Today in the age of the global superpower we continue to punch politically and economically well above our weight, and this is due to what we achieved at Great Britain, not England and Scotland.
When we were two countries we used to fight all the time – there was a lot of ‘glorious death’ that is still celebrated today – great battles like Stirling Bridge, Bannockburn, Falkirk and the Siege of Stirling Castle. And famous names – William Wallace, Robert the Bruce, and their arch enemy Longshanks, Edward I, The Hammer of the Scots!
This sort of stuff might make great Hollywood movies, starring Australians, but back in the 13th and 14th Centuries, these were miserable struggles between competing Kingdoms on the same little patch of turf.
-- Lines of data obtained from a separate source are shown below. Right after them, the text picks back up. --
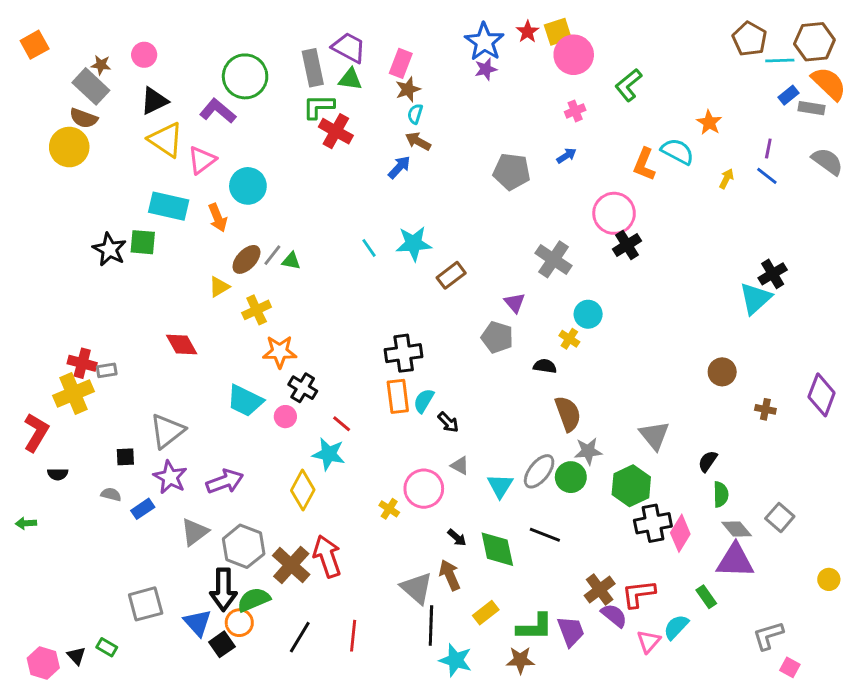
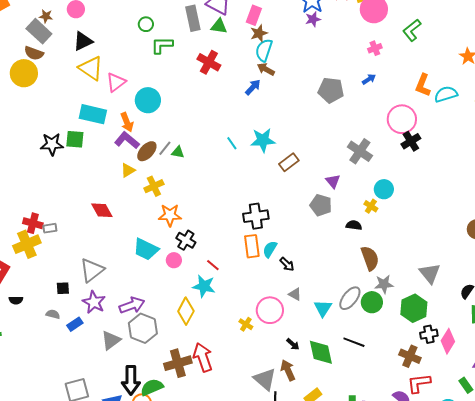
green circle: (245, 76) -> (146, 24), size x0.5
green L-shape: (319, 107) -> (162, 45), moved
purple L-shape: (218, 111) -> (127, 140), moved
cyan semicircle: (415, 114) -> (264, 50), size x1.6
cyan semicircle: (677, 151) -> (446, 94), moved, turned -45
black star: (110, 249) -> (52, 144), turned -30
black cross: (653, 523) -> (429, 334), size x0.7
gray hexagon: (244, 546) -> (143, 328), moved
brown cross: (291, 565) -> (178, 363), turned 32
brown cross: (600, 590) -> (410, 356), moved, turned -30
No good came from it, only death, destruction and suffering, and all at great cost to both economies.
Compare this situation with the more stable world when after 1603, when we had the same (Scottish) King, in James (VI or I), which eventually led to us becoming one Great Britain in 1707.
Quite clearly our lot improved significantly and together we colonised the planet. The military methods and social attitudes of the day may not sit well with modern mores.
But the combination of our military might, backed up by, and in some cases integrated with, our entrepreneurial spirit saw us, as Great Britain, build an empire that covered the globe, and hang on to it for centuries.
Even today our common language, as exported by the British Empire, gives us a huge advantage, in that billions of people speak it, and it remains the language of international business.
Maybe I just don’t get it? But it seems strange to me that all the bad stuff that happened to Scots, when Scotland and England were separate countries fighting each other, is somehow driving Alex Salmond’s call for independence. It sounds to me that the SNP is saying ‘things were miserable, but at least it was our own Scottish misery’.
Nope, I just don’t understand how, if you take something that’s good and strong and economically prosperous and split it up, that the two weaker pieces can be better on their own. Big countries are strong – look at the United States, the clue’s in the name, then there’s China and Russia, two more big countries made up of culturally different states.
And it’s not as if Scots have been excluded from power in the UK, the PM is called Cameron, and the last two before him were both Scots. And like I said, the first King was also Scottish, along with a vast number of high ranking officials and politicians, entrepreneurs, engineers, philosophers and other public figures over the centuries.
Surely we are better as one single country, as most recently shown by the performance of Team GB at the 2012 Olympics, rather than broken up into little bits like at the Commonwealth Games? Let’s keep it that way!